If you use Nginx as your web server and your SSL/TLS certificate issued by Let’s Encrypt has expired or is soon going to be expired, then you have to come to the right place. This tutorial will show you how to renew your SSL/TLS certificate issued by Let’s Encrypt. If you don’t have a SSL/TLS certificate yet, please check out this post to easily get a free one.
Renew SSL/TLS Certificate
First ssh into your Linux server and stop Nginx
sudo service nginx stop or sudo systemctl stop nginx
Then issue the following command to renew your certificate.
cd /letsencrypt ./letsencrypt-auto renew --email your-email-address --agree-tos
Replace your-email-address with your real email address. –agree-tos means agree terms of service. The above command assumes that you installed letsencrypt client using git repo:
git clone https://github.com/letsencrypt/letsencrypt
If you installed letsencrypt from software repository of your Linux distribution, then enter this command to renew your certificate.

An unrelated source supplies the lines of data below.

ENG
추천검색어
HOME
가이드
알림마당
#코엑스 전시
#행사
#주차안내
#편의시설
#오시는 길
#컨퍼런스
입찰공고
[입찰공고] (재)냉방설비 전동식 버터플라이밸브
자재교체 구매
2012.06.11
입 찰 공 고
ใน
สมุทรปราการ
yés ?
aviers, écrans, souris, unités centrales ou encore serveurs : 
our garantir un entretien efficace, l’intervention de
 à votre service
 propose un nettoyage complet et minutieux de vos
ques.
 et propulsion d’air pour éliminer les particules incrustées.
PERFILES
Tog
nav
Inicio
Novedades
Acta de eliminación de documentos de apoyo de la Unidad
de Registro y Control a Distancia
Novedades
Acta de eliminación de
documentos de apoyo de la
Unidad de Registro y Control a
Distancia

letsencrypt renew --email your-email-address --agree-tos
If the renewal process is successful, you will see this message in the output:
Congratulations, all renewals succeeded.
Now start Nginx web server.
sudo service nginx start or sudo systemctl start nginx
If you still see “This website’s certificate is invalid or has expired” error message in the browser when viewing your website, then you may need to restart your computer.
DVSNI Challenge Failed
If you server is behind CDN, then you need to change your domain name’s A record. Point both your www domain and non-www domain to your origin server. After that, enter the renewal command mentioned above. Once the renewal process is successful, you can put your server behind CDN again.
If you don’t change A record and enter the above renewal command, you will see the following error message.

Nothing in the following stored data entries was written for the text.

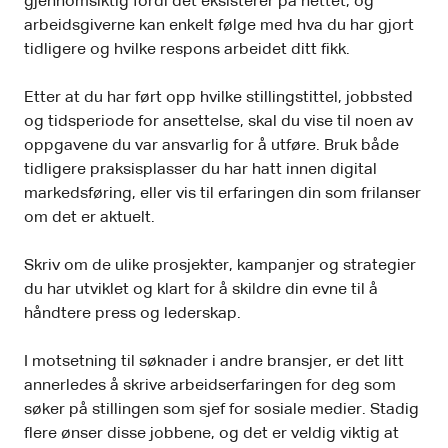
gjennomsiktig fordi det eksisterer på nettet, og
arbeidsgiverne kan enkelt følge med hva du har gjort
tidligere og hvilke respons arbeidet ditt fikk.
Etter at du har ført opp hvilke stillingstittel, jobbsted
og tidsperiode for ansettelse, skal du vise til noen av
oppgavene du var ansvarlig for å utføre. Bruk både
tidligere praksisplasser du har hatt innen digital
markedsføring, eller vis til erfaringen din som frilanser
om det er aktuelt.
Skriv om de ulike prosjekter, kampanjer og strategier
du har utviklet og klart for å skildre din evne til å
håndtere press og lederskap.
I motsetning til søknader i andre bransjer, er det litt
annerledes å skrive arbeidserfaringen for deg som
søker på stillingen som sjef for sosiale medier. Stadig
flere ønser disse jobbene, og det er veldig viktig at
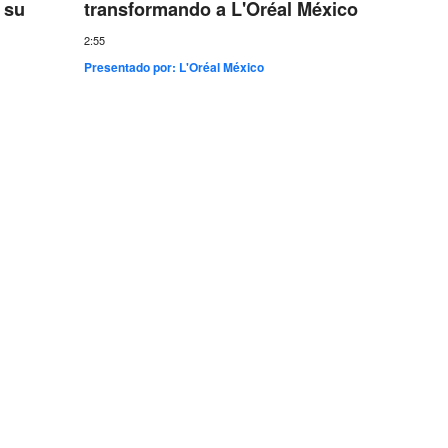
 su
transformando a L'Oréal México
conect
más gr
2:55
Presentado por:
L'Oréal México
7:35
Presentad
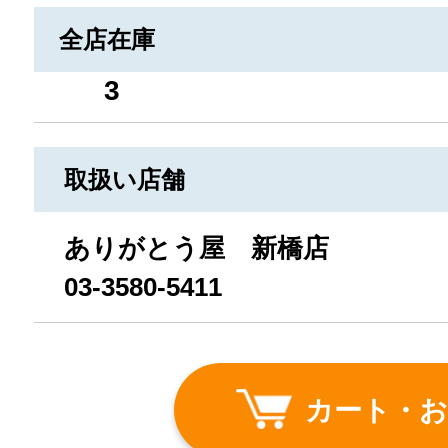
全店在庫
3
取扱い店舗
ありがとう屋 新橋店
03-3580-5411
カート・お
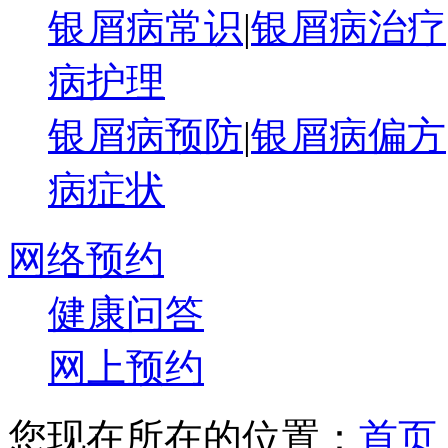
银屑病常识
|
银屑病治疗
病护理
银屑病预防
|
银屑病偏方
病症状
网络预约
健康问答
网上预约
您现在所在的位置：
首页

urn:acme:error:tls :: The server experienced a TLS error during domain verification :: Failed to connect to host for DVSNI challenge. Skipping.
DVSNI is used by Let’s Encrypt to validate that you have control over the server. Let’s Encrypt’s server will check your domain’s A record and compare IP addresses. If your server’s IP matches the IP of your domain’s A record, then DVSNI challenge will be successful. Otherwise it will fail.